• **Task brief**
Search the records that follow and extract every line containing the string "épicées".

• **Dataset**
================

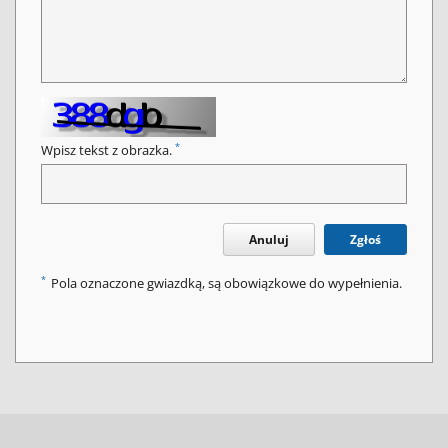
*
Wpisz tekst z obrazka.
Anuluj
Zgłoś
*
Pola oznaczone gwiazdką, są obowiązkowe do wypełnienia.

================

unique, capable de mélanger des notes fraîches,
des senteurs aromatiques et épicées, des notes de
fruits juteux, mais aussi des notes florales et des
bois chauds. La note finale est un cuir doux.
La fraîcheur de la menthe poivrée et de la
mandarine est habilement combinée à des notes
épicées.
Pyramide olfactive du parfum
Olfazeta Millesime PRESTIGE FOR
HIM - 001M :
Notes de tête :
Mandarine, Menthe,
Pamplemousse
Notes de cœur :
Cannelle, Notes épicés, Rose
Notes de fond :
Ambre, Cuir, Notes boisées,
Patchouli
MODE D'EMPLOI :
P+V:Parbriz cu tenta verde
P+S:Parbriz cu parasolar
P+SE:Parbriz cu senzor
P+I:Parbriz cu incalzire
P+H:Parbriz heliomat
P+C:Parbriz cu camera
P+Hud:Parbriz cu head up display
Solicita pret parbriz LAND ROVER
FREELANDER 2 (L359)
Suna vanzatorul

================

• **Response to the exercise**
des senteurs aromatiques et épicées, des notes de
épicées.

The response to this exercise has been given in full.